The truth is, AI is no longer reserved for big corporations. Just look around:

  • Emails with subject lines that perfectly match your interests.

  • Ads that seem designed just for your store or product.

  • Tools that free up your time so you can focus more on customers and less on repetitive tasks.

In this newsletter, we’ll highlight the most important updates in modern marketing and general AI innovations from August and September — with a special focus on what these changes mean for you as a small business owner in British Columbia or anywhere else.



Section 1: Marketing & New Trends


AI in marketing is no longer a luxury; it’s becoming a tool that even the smallest businesses can use.

  • Personalization is easier than ever: Customers now expect messages that feel like they were written just for them.
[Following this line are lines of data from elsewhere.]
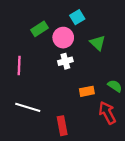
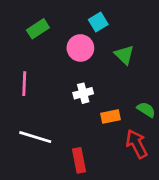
green rectangle: (40, 29) -> (38, 29), moved
white cross: (65, 61) -> (83, 93), moved

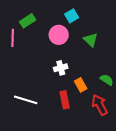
pink line: (24, 84) -> (13, 38), moved
orange rectangle: (111, 117) -> (81, 85), turned 72
red rectangle: (79, 160) -> (65, 100), moved

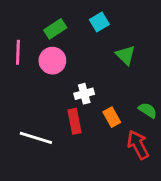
green rectangle: (28, 21) -> (55, 29), moved
pink circle: (59, 35) -> (52, 61), moved
red rectangle: (65, 100) -> (75, 121), moved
Even a simple text that includes their name or suggests something based on a previous purchase can boost sales.

  • Start small, achieve big: The good news is, you don’t need massive budgets. Starting with simple tools like AI-powered email optimization or smart social media ads can already make a difference.
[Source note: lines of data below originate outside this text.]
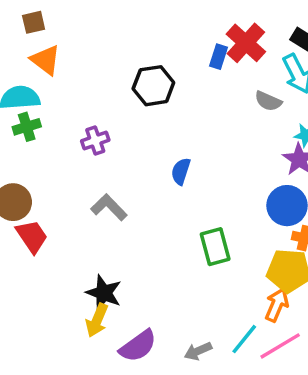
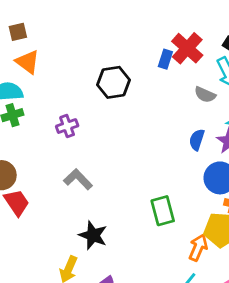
blue semicircle: (181, 171) -> (197, 140), moved
black star: (104, 293) -> (93, 235), moved
orange arrow: (277, 305) -> (198, 248), moved

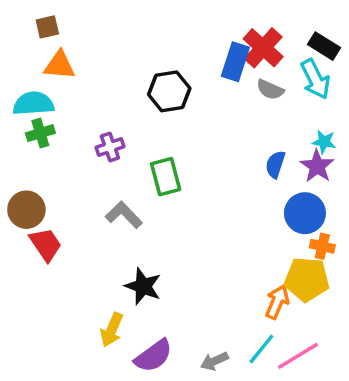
blue rectangle: (165, 59) -> (235, 62), size x1.5
orange triangle: (27, 62) -> (59, 65), turned -32
gray semicircle: (205, 95) -> (270, 90), moved
green rectangle: (163, 211) -> (166, 177), moved

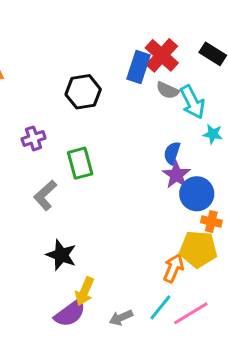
cyan arrow: (315, 79) -> (192, 102), moved
purple star: (317, 166) -> (176, 175), moved
gray L-shape: (124, 215) -> (45, 195), turned -88
yellow arrow: (112, 330) -> (85, 291), moved

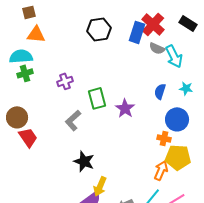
black hexagon: (83, 92) -> (99, 29), moved
cyan star: (213, 134) -> (186, 88), moved
purple star: (176, 175) -> (125, 108), moved
orange cross: (211, 221) -> (164, 138), moved

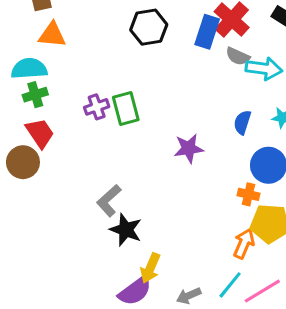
cyan arrow: (174, 56) -> (264, 69), turned -55
green rectangle: (97, 98) -> (126, 108), moved
purple star: (125, 108) -> (189, 148), turned 30
gray L-shape: (73, 120) -> (109, 201), moved
red trapezoid: (28, 137) -> (40, 133), moved

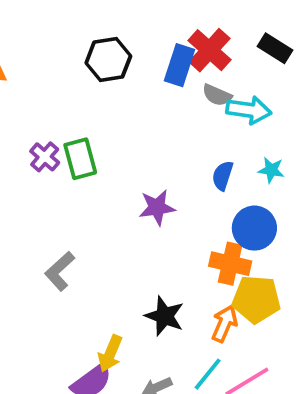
purple cross: (97, 107) -> (45, 157), turned -30
orange cross: (249, 194) -> (230, 264), size x1.5
black star: (126, 230) -> (165, 316), moved

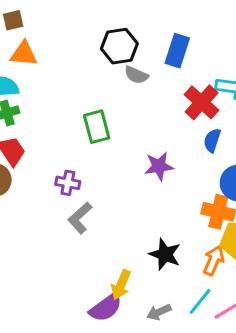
red cross: (209, 50) -> (202, 102), moved
gray semicircle: (217, 95) -> (136, 75), moved
purple cross: (45, 157) -> (68, 183), moved, turned -30

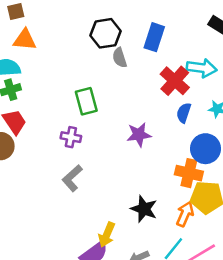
gray semicircle: (136, 75) -> (120, 58), turned 48
purple cross: (68, 183) -> (71, 137), moved

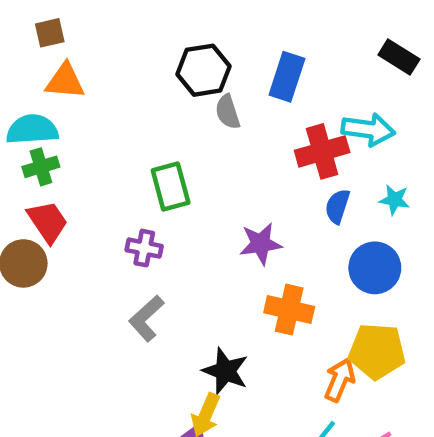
red cross: (175, 81) -> (322, 151), turned 32
orange cross: (189, 173) -> (289, 310), moved
black star: (144, 209) -> (225, 371), moved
  • Fresh tools on the market: Companies like Adobe and HCLTech have launched ready-to-use tools that make audience targeting and campaign design more accessible.
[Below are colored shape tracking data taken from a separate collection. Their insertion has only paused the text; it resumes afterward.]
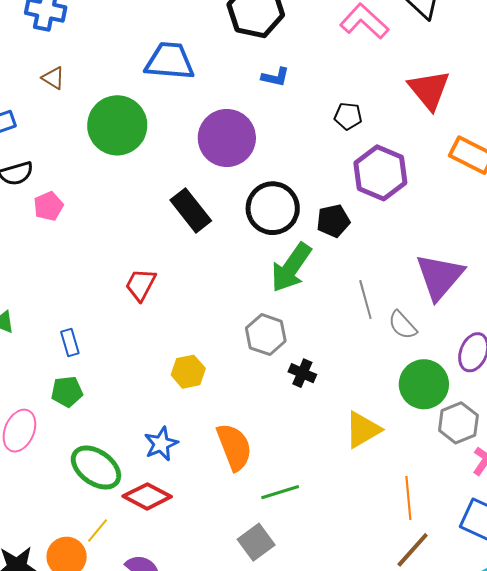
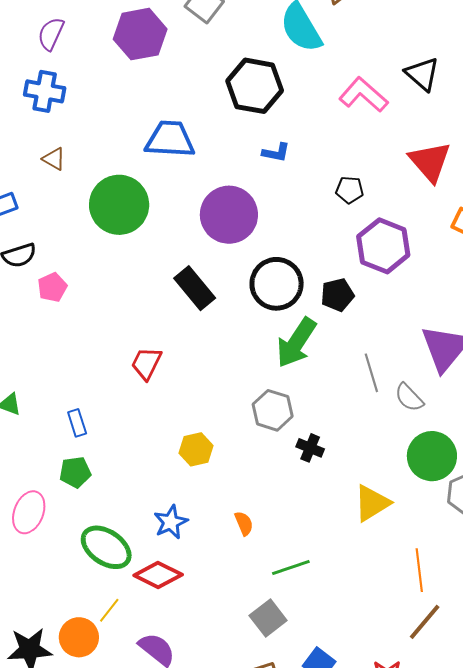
orange semicircle: (234, 447) -> (244, 523), size x0.5

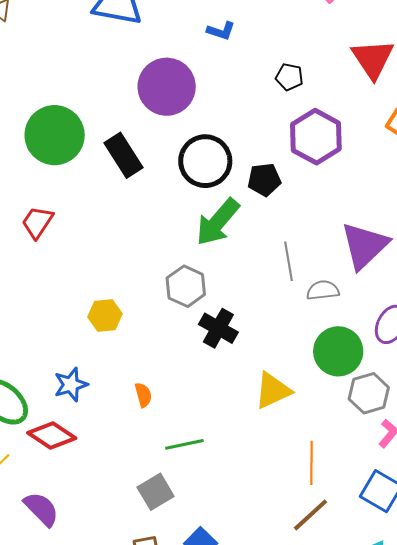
green circle: (119, 205) -> (55, 135), moved
red trapezoid: (146, 363) -> (37, 222), moved
gray semicircle: (409, 397) -> (323, 290), turned 120
black cross: (310, 448) -> (218, 328), size x1.4

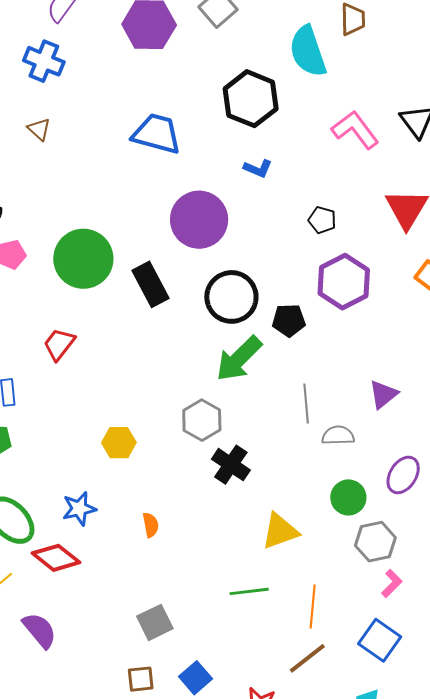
purple triangle: (365, 246) -> (383, 394), size x0.6
green circle: (338, 351) -> (348, 497), size x0.7
green line: (184, 444) -> (249, 591), moved

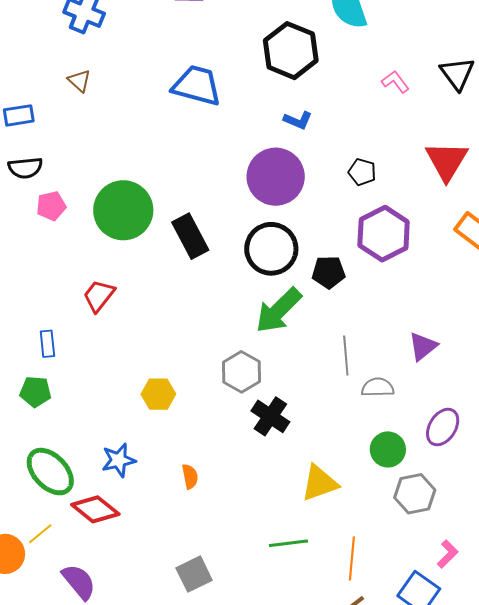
pink L-shape: (355, 130) -> (395, 82), size x0.6
purple circle: (199, 220) -> (276, 177), moved
pink L-shape: (392, 583) -> (448, 554), moved

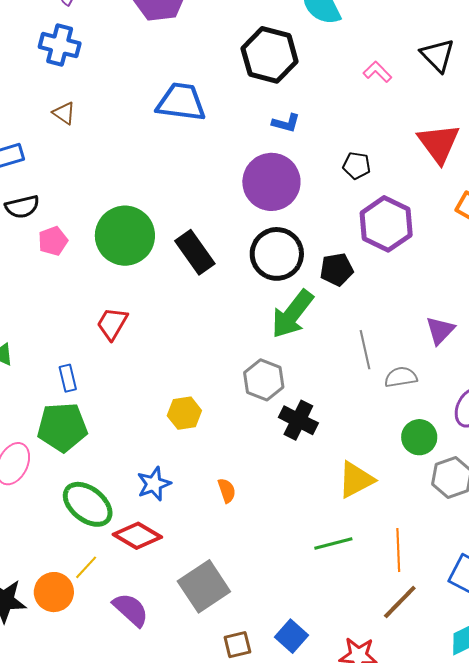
green pentagon: (36, 392) -> (62, 427), size x1.6
gray square: (194, 574) -> (204, 586), moved, size x1.4

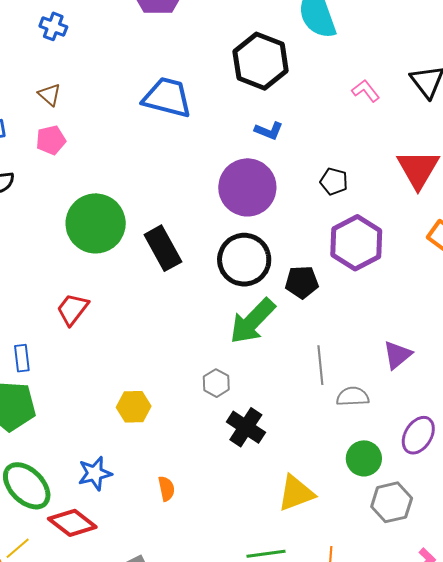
blue cross: (60, 45) -> (53, 26), size x0.7
pink pentagon: (53, 241) -> (51, 140), moved
gray hexagon: (264, 380) -> (216, 383), size x0.7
Section 2: AI Innovations & Developments


This section takes a look at the wider AI world and how new updates may affect everyday life.

  • Stronger infrastructure: OpenAI’s Stargate project is building huge computing capacity so AI services become faster and more affordable for everyone.

  • A useful reminder: An MIT study showed that many AI projects fail to deliver results. That means we need to choose wisely and focus only on tools that solve real business needs.

  • Google’s moves: Google rolled out new AI features in Search, the Gemini app, and Pixel devices — bringing AI deeper into everyday tools.

  • New startups on the rise: Companies like Moonshot AI and Trupeer are building tools that can automate content and even video production — tools that may soon be at your fingertips.


Why It Matters


For a local shop owner, a small restaurant, or a service company in British Columbia, these AI and marketing updates might seem big and distant. But the truth is:

  • Every small step with AI can save you time.

  • Every simple AI tool can boost sales or customer satisfaction.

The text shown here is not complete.